● Stored records
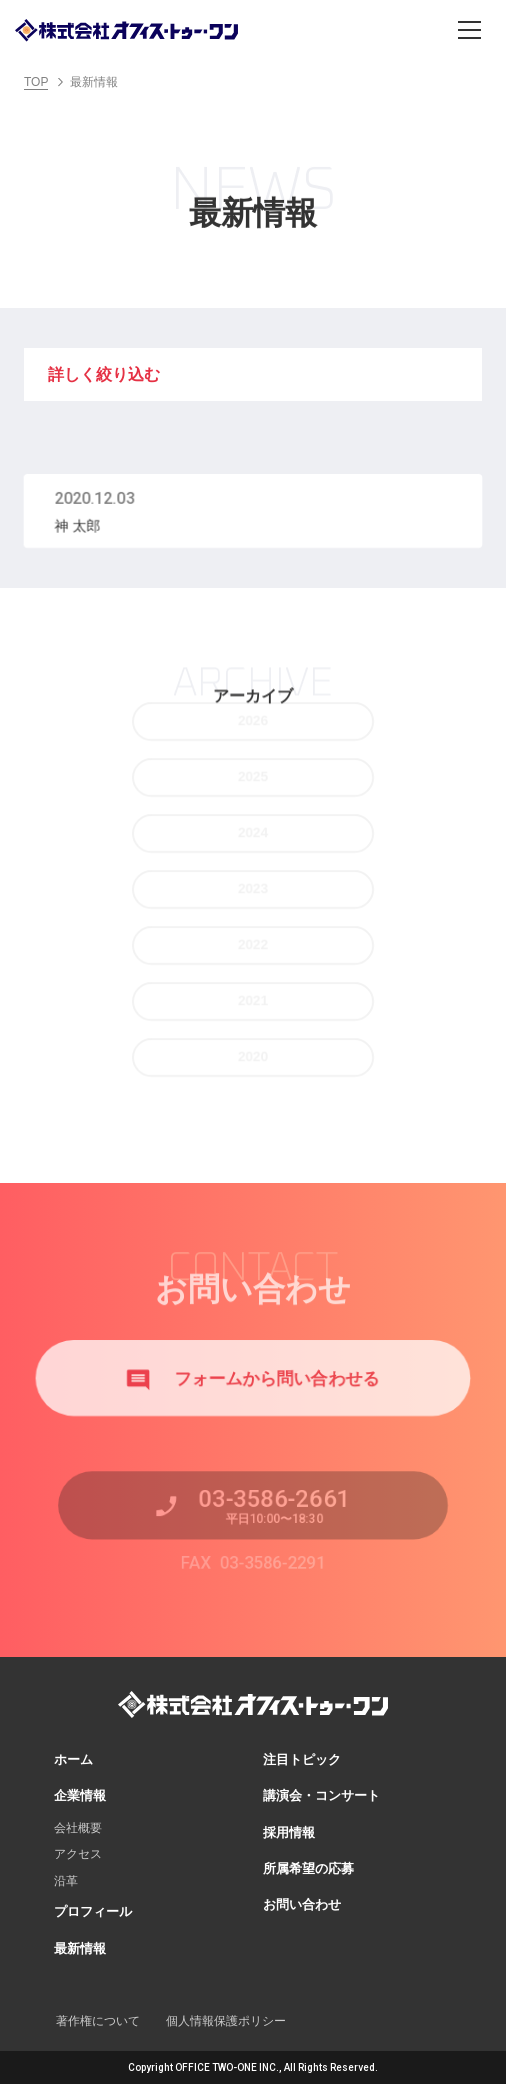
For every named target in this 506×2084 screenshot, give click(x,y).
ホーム (73, 1759)
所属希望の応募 (308, 1868)
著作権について (98, 2021)
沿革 (66, 1881)
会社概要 (78, 1828)
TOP (36, 82)
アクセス (78, 1854)
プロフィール (93, 1911)
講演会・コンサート (321, 1795)
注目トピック (302, 1759)
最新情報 (80, 1948)
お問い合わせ (302, 1904)
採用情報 (289, 1832)
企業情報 (80, 1795)
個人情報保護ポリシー (226, 2021)
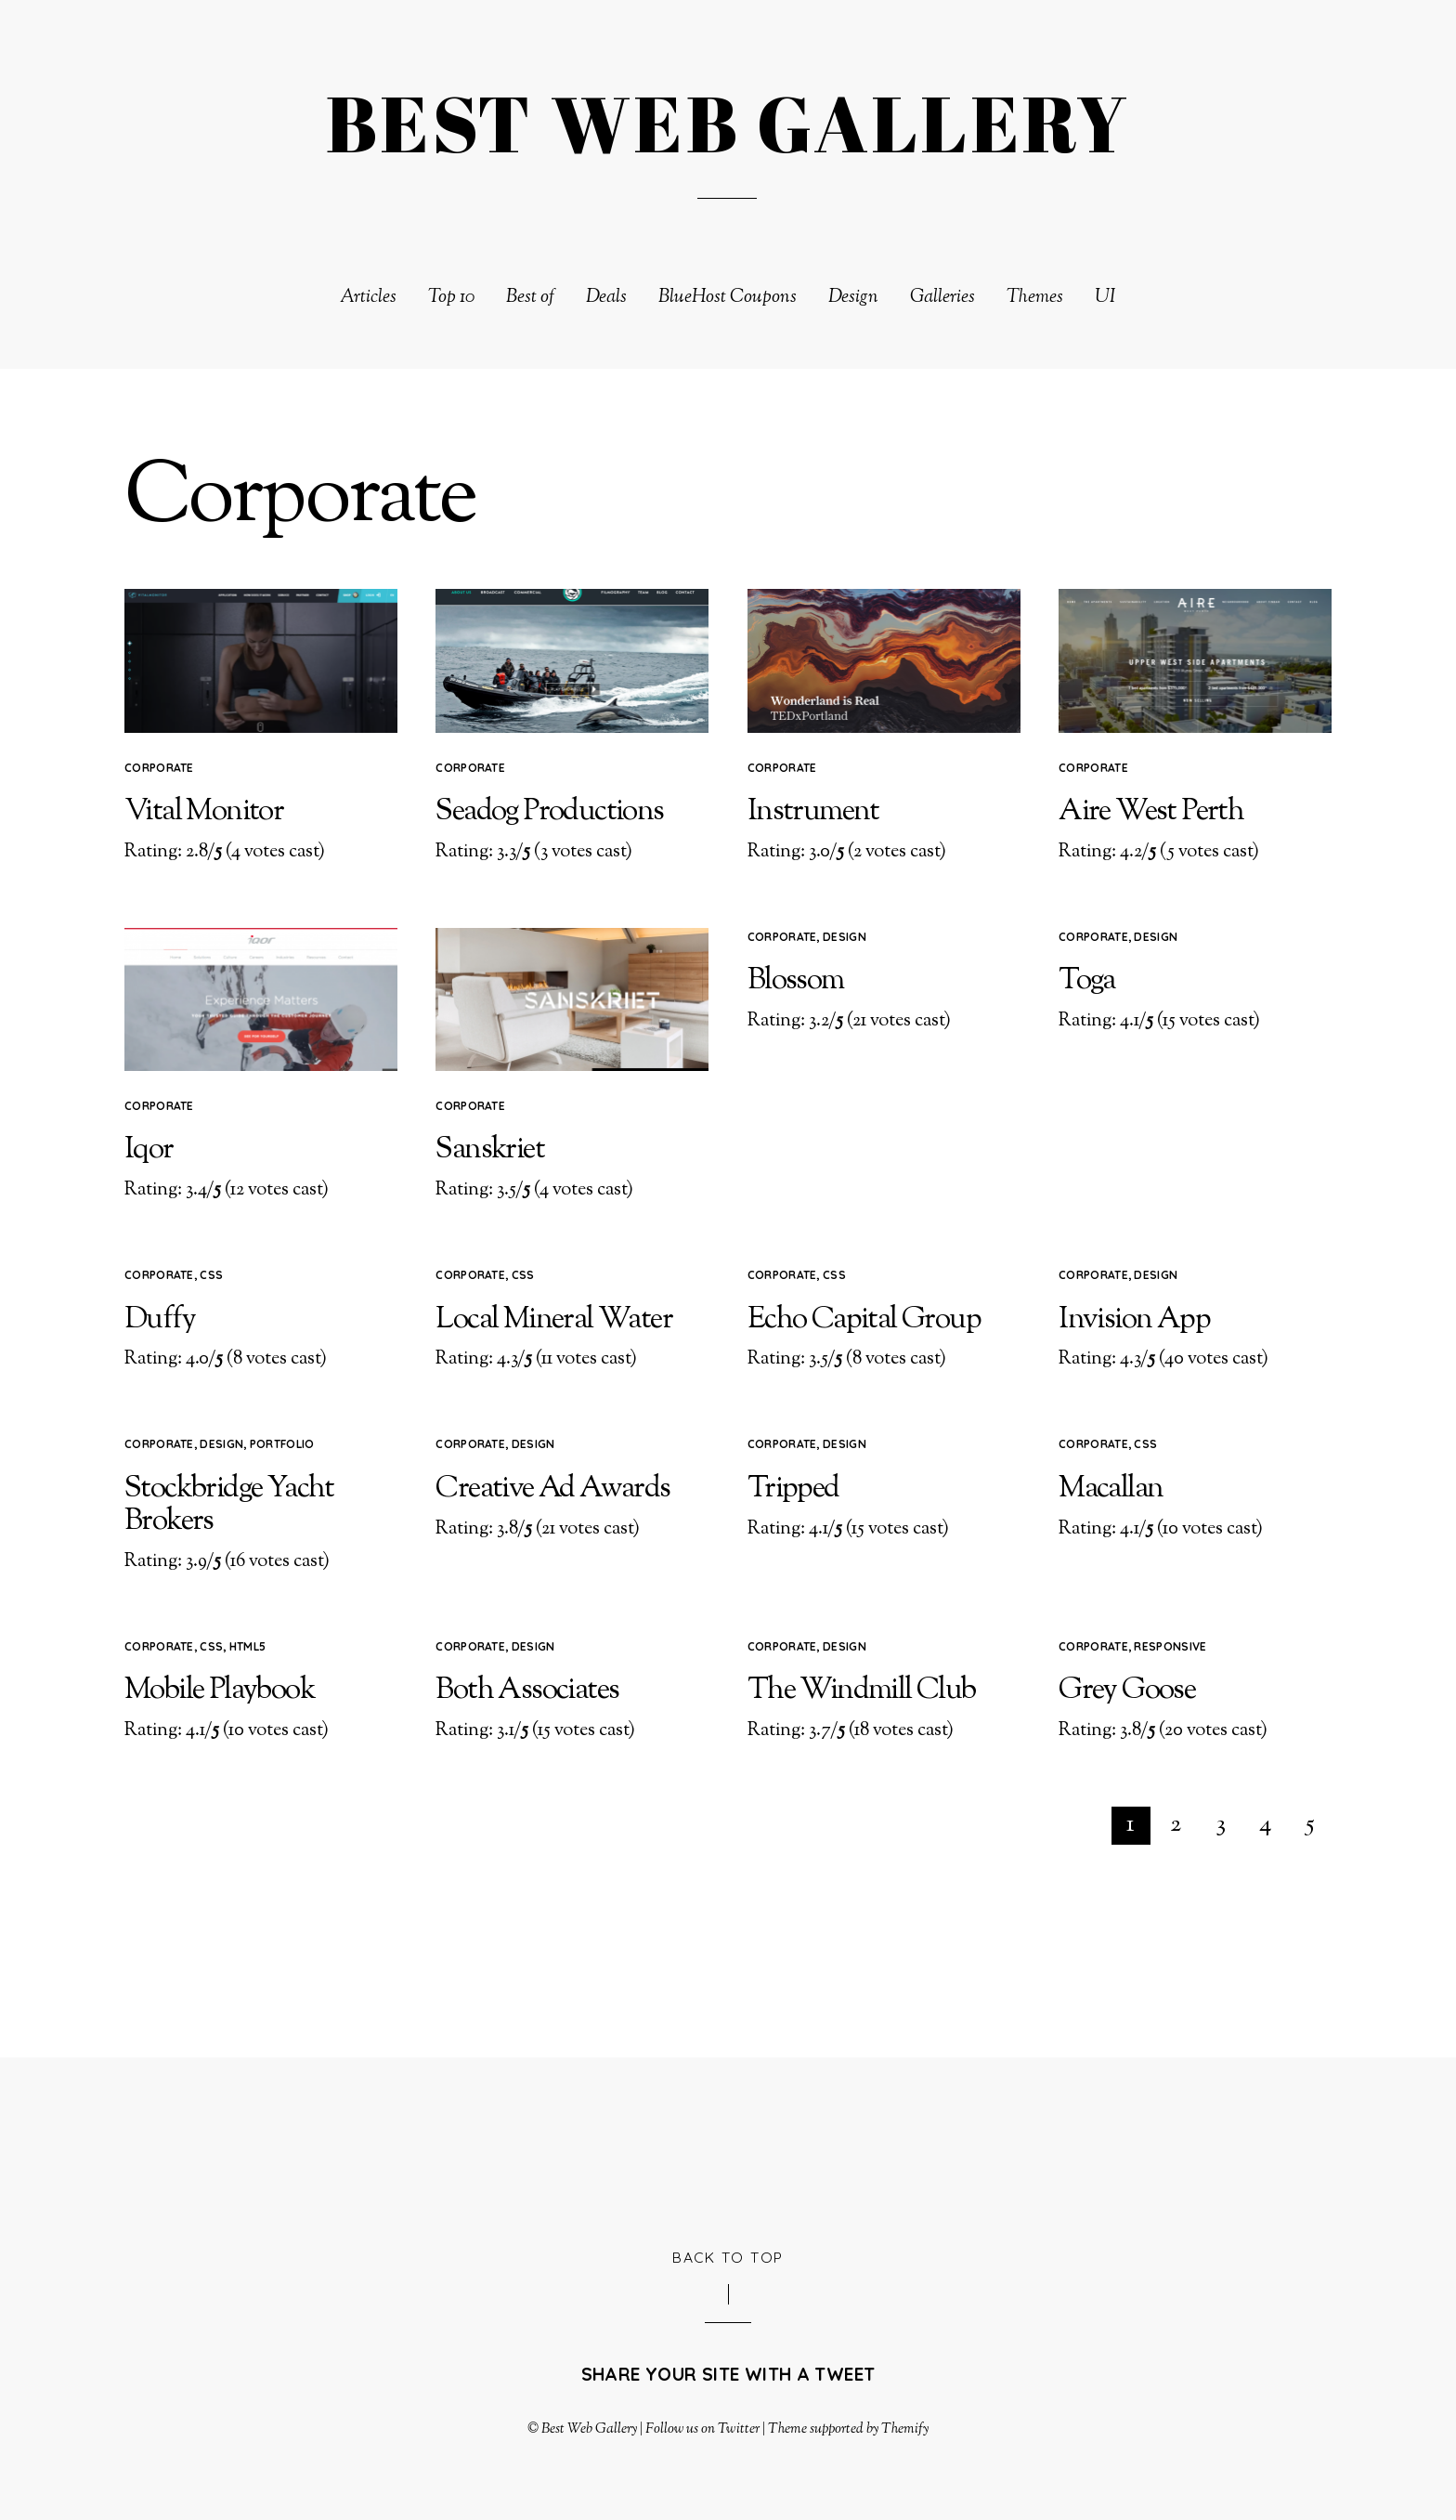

● What to do
Write each entry again exactly, minus any images.

● Reply
For every named target in this 506×2084 screenshot, give click(x,y).
ホーム (73, 1759)
所属希望の応募 (308, 1868)
著作権について (98, 2021)
沿革 (66, 1881)
会社概要 (78, 1828)
TOP (36, 82)
アクセス (78, 1854)
プロフィール (93, 1911)
講演会・コンサート (321, 1795)
注目トピック (302, 1759)
最新情報 (80, 1948)
お問い合わせ (302, 1904)
採用情報 (289, 1832)
企業情報 (80, 1795)
個人情報保護ポリシー (226, 2021)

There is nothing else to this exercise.